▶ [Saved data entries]
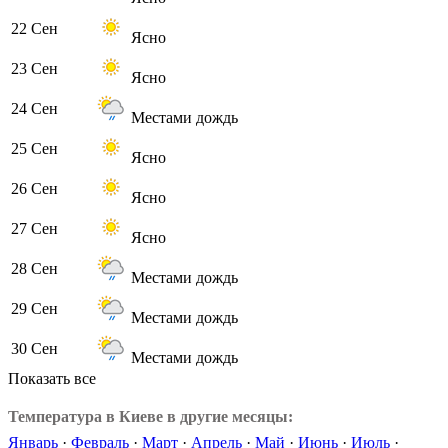
22 Сен
Ясно
23 Сен
Ясно
24 Сен
Местами дождь
25 Сен
Ясно
26 Сен
Ясно
27 Сен
Ясно
28 Сен
Местами дождь
29 Сен
Местами дождь
30 Сен
Местами дождь
Показать все
Температура в Киеве в другие месяцы:
Январь
·
Февраль
·
Март
·
Апрель
·
Май
·
Июнь
·
Июль
·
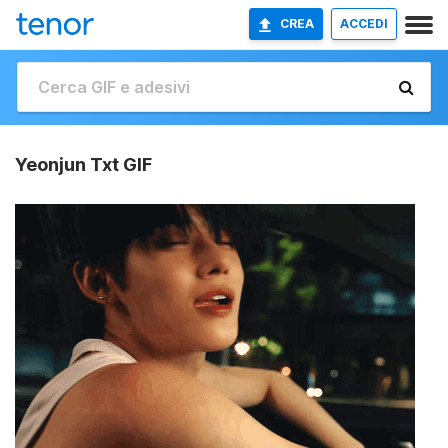
CREA
ACCEDI
Yeonjun Txt GIF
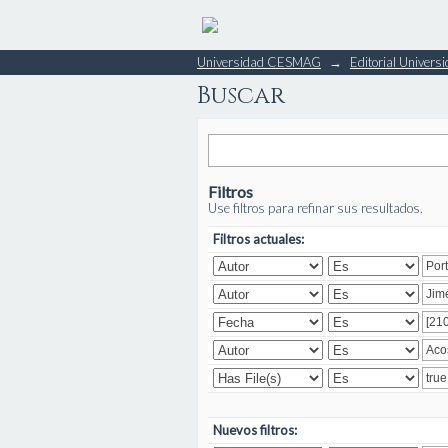
Buscar
Universidad CESMAG
→
Editorial Unive
Buscar
Filtros
Use filtros para refinar sus resultados.
Filtros actuales:
Nuevos filtros:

▶ [What the exercise asks] Copy only the lines running from the one that holds "Показать все" through the last line of the data, and include both of those lines. Do not copy any pictures.

▶ [Result for this exercise]
Показать все
Температура в Киеве в другие месяцы:
Январь
·
Февраль
·
Март
·
Апрель
·
Май
·
Июнь
·
Июль
·
CREA
ACCEDI
Yeonjun Txt GIF
Buscar
Universidad CESMAG
→
Editorial Unive
Buscar
Filtros
Use filtros para refinar sus resultados.
Filtros actuales:
Nuevos filtros:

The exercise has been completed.